### REQUIRED ACTION
Every line of the listing below should be written out exactly, minus its pictures.

### SOURCE MATERIAL

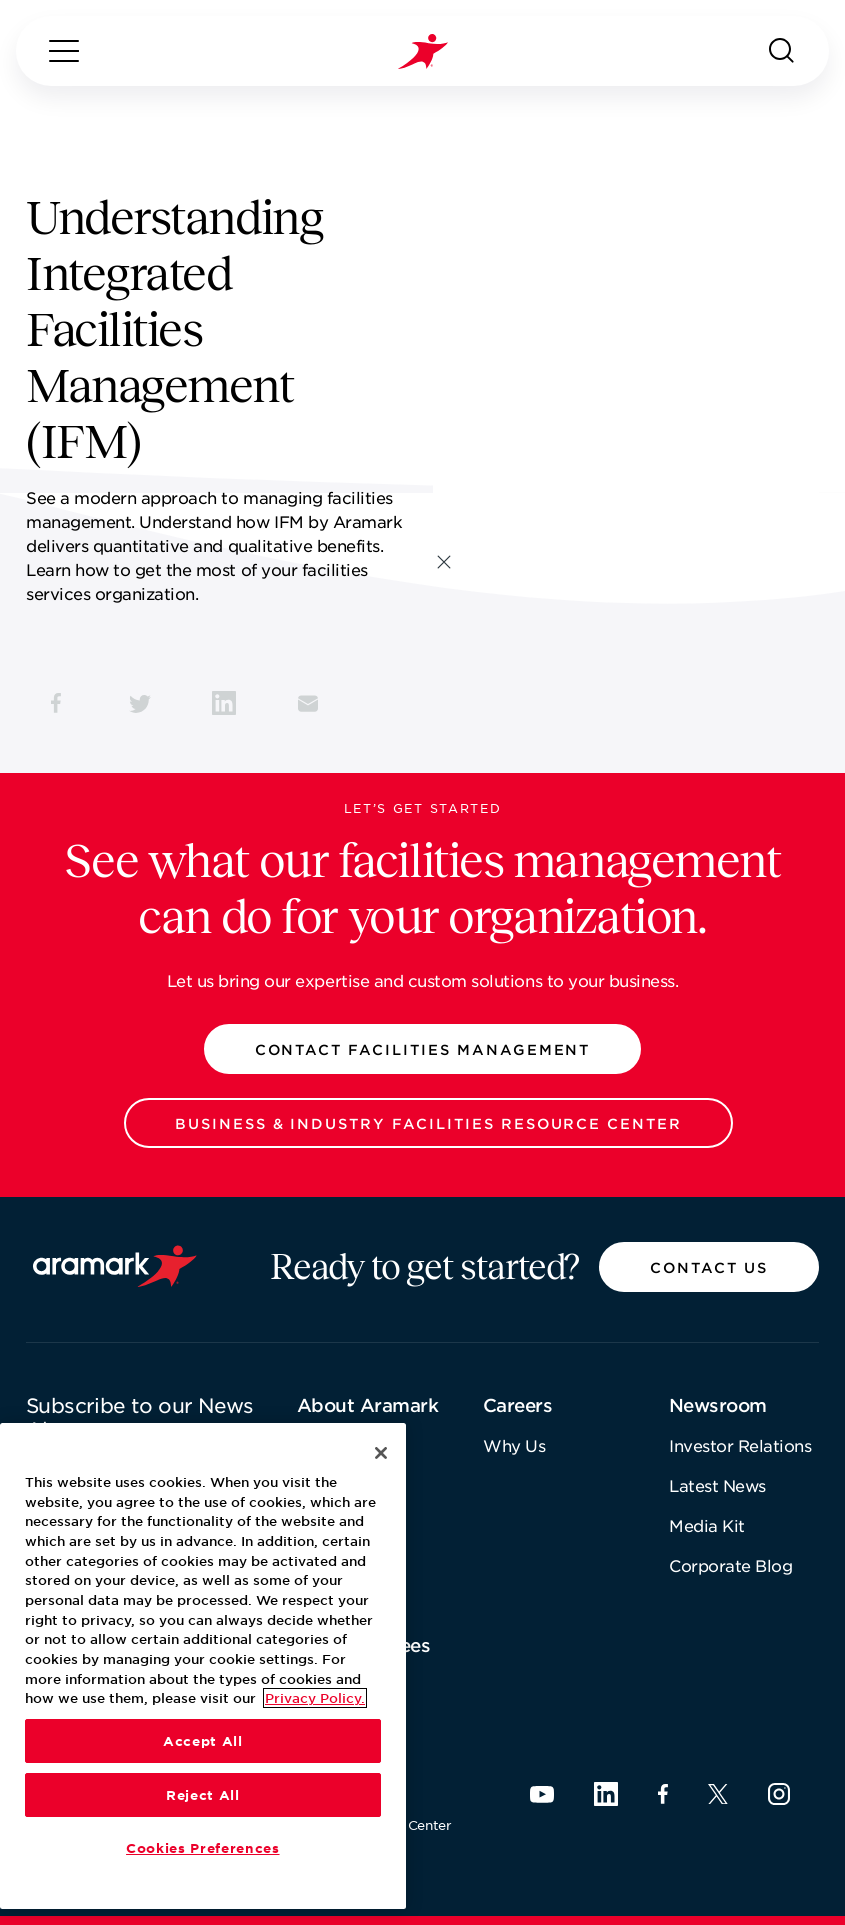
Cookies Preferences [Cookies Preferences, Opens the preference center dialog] (202, 1848)
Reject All (203, 1795)
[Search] (782, 51)
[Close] (381, 1453)
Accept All (203, 1741)
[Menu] (64, 51)
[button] (423, 1049)
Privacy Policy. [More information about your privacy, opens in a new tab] (315, 1698)
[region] (203, 1666)
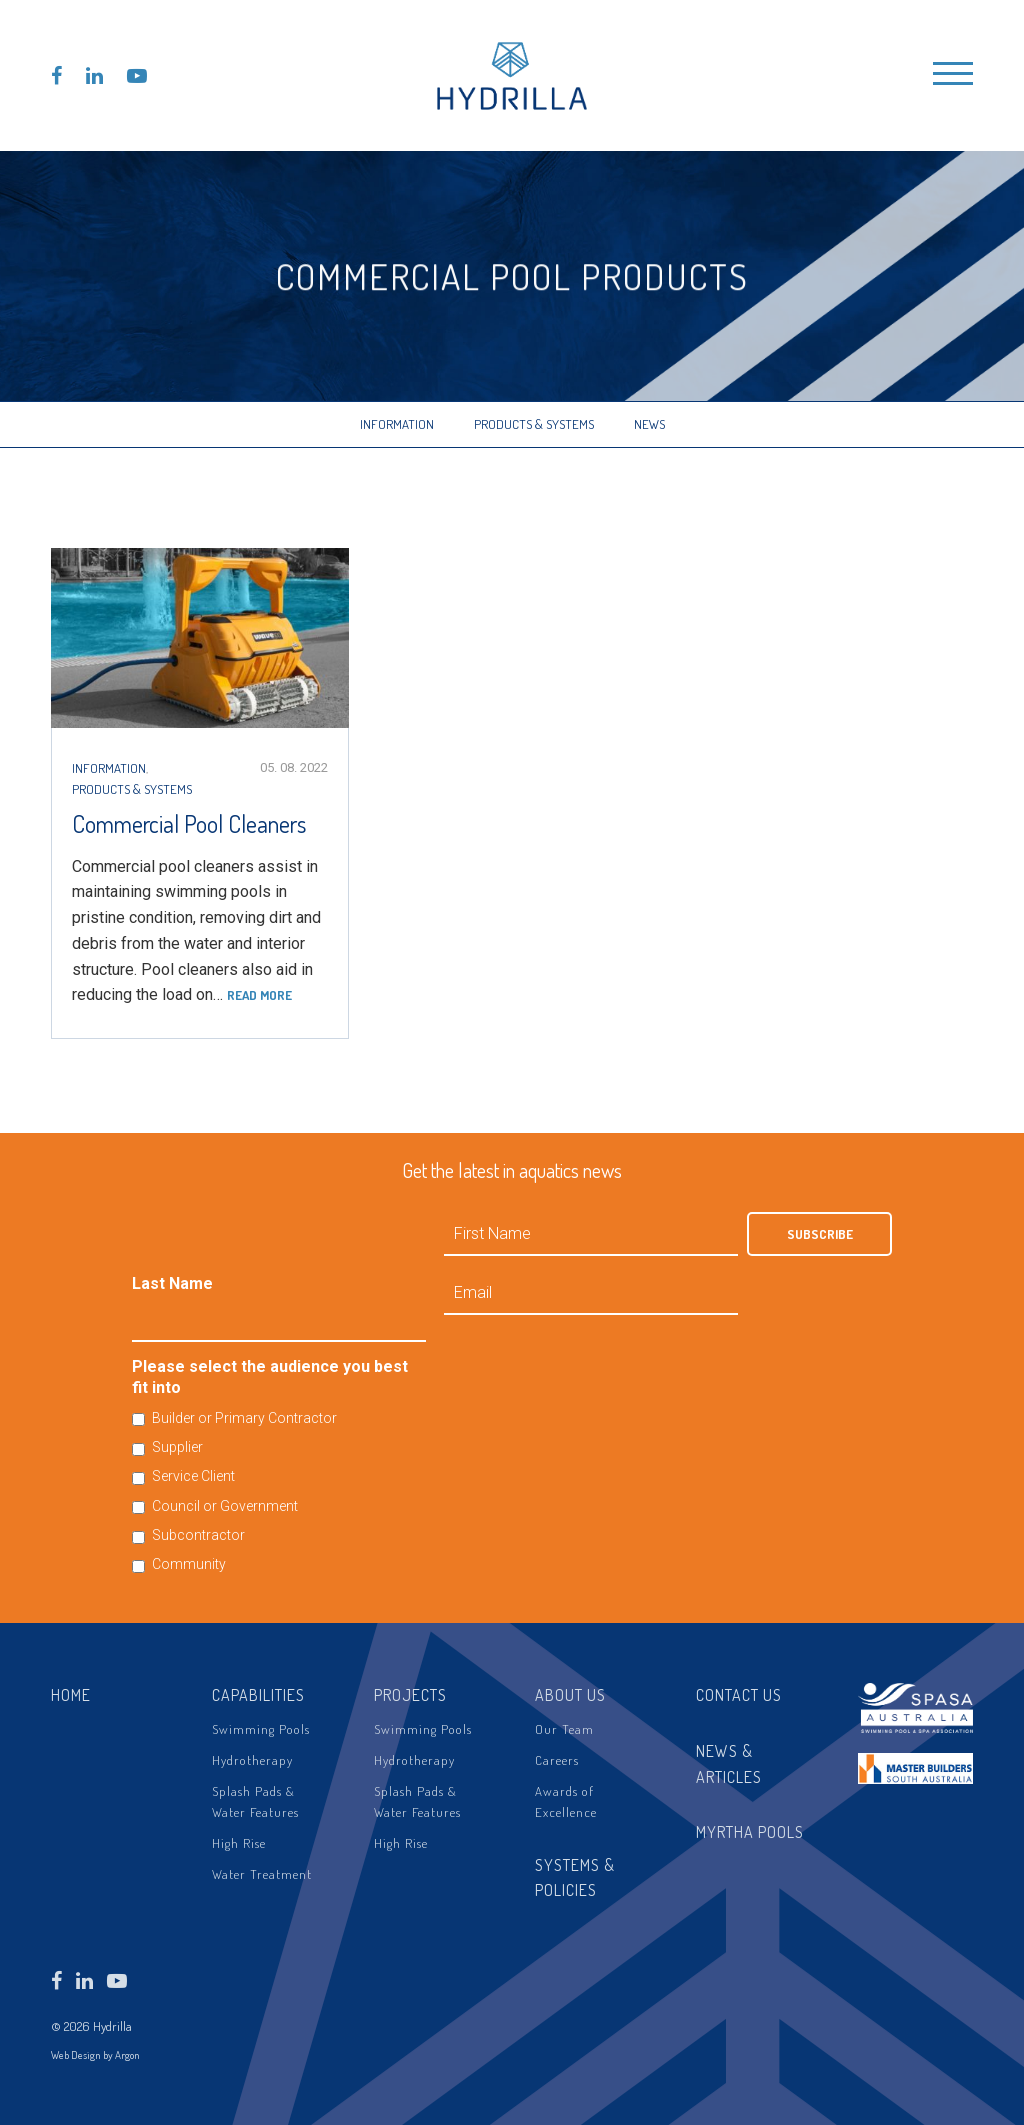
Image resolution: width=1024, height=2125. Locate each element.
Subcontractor (198, 1535)
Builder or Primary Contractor (244, 1418)
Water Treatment (262, 1874)
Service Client (193, 1476)
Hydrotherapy (252, 1760)
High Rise (239, 1843)
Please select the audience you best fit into (270, 1377)
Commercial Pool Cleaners (189, 823)
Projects (410, 1695)
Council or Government (225, 1506)
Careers (557, 1760)
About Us (570, 1695)
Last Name (172, 1283)
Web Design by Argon (95, 2055)
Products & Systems (534, 424)
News (649, 424)
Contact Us (739, 1695)
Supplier (177, 1447)
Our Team (564, 1729)
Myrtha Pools (750, 1832)
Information (397, 424)
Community (189, 1564)
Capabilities (258, 1695)
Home (71, 1695)
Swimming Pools (261, 1729)
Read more (259, 995)
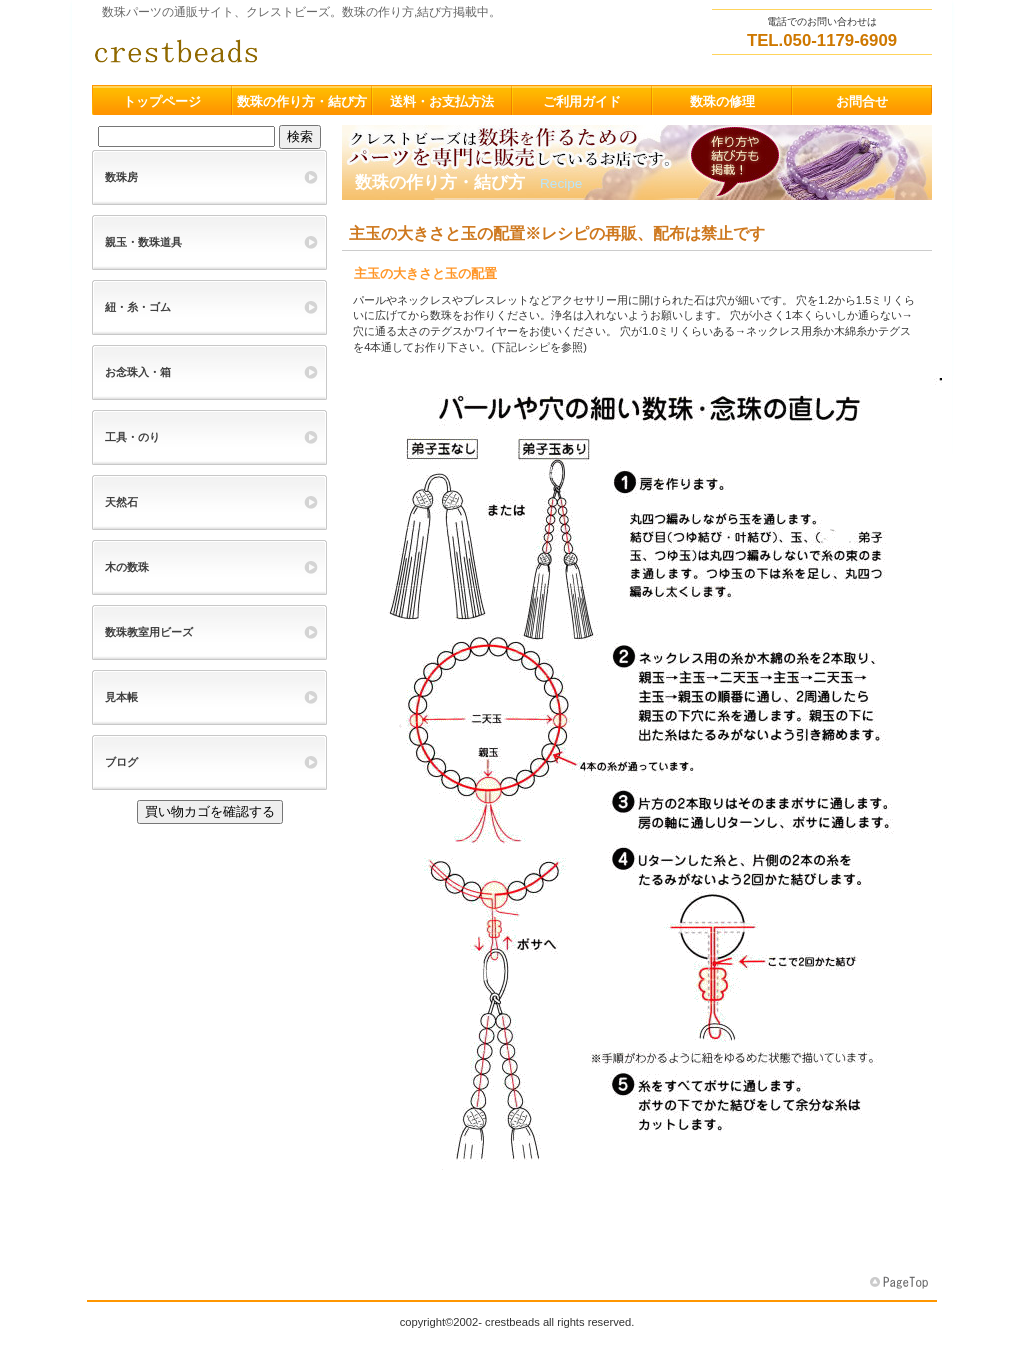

### REPLY TO THE EXERCISE
Cookies Preferences [Cookies Preferences, Opens the preference center dialog] (202, 1848)
Reject All (203, 1795)
[Search] (782, 51)
[Close] (381, 1453)
Accept All (203, 1741)
[Menu] (64, 51)
[button] (423, 1049)
Privacy Policy. [More information about your privacy, opens in a new tab] (315, 1698)
[region] (203, 1666)
Image resolution: width=1024, height=2125. Locate each element.
Subcontractor (198, 1535)
Builder or Primary Contractor (244, 1418)
Water Treatment (262, 1874)
Service Client (193, 1476)
Hydrotherapy (252, 1760)
High Rise (239, 1843)
Please select the audience you best fit into (270, 1377)
Commercial Pool Cleaners (189, 823)
Projects (410, 1695)
Council or Government (225, 1506)
Careers (557, 1760)
About Us (570, 1695)
Last Name (172, 1283)
Web Design by Argon (95, 2055)
Products & Systems (534, 424)
News (649, 424)
Contact Us (739, 1695)
Supplier (177, 1447)
Our Team (564, 1729)
Myrtha Pools (750, 1832)
Information (397, 424)
Community (189, 1564)
Capabilities (258, 1695)
Home (71, 1695)
Swimming Pools (261, 1729)
Read more (259, 995)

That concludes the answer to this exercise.